WORK INSTRUCTION: Give back only the lines in the records below from the one with "objects that arise" to the one with "One key insight", both inclusive, word for word.

INFORMATION SUPPLIED:
::::::

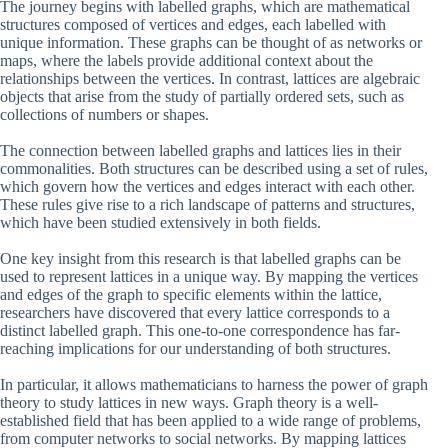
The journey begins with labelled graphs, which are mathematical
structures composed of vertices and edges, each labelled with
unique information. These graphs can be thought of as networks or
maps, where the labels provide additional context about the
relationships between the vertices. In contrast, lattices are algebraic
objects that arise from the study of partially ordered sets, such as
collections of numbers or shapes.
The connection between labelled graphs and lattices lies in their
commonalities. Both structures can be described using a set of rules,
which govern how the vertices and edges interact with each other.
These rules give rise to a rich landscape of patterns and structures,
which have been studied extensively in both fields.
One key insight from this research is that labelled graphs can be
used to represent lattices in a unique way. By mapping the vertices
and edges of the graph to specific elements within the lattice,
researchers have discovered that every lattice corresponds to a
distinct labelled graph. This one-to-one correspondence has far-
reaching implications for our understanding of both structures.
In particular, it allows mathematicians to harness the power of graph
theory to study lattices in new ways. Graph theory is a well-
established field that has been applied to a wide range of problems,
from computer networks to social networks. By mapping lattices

::::::

TASK RESPONSE:
objects that arise from the study of partially ordered sets, such as
collections of numbers or shapes.
The connection between labelled graphs and lattices lies in their
commonalities. Both structures can be described using a set of rules,
which govern how the vertices and edges interact with each other.
These rules give rise to a rich landscape of patterns and structures,
which have been studied extensively in both fields.
One key insight from this research is that labelled graphs can be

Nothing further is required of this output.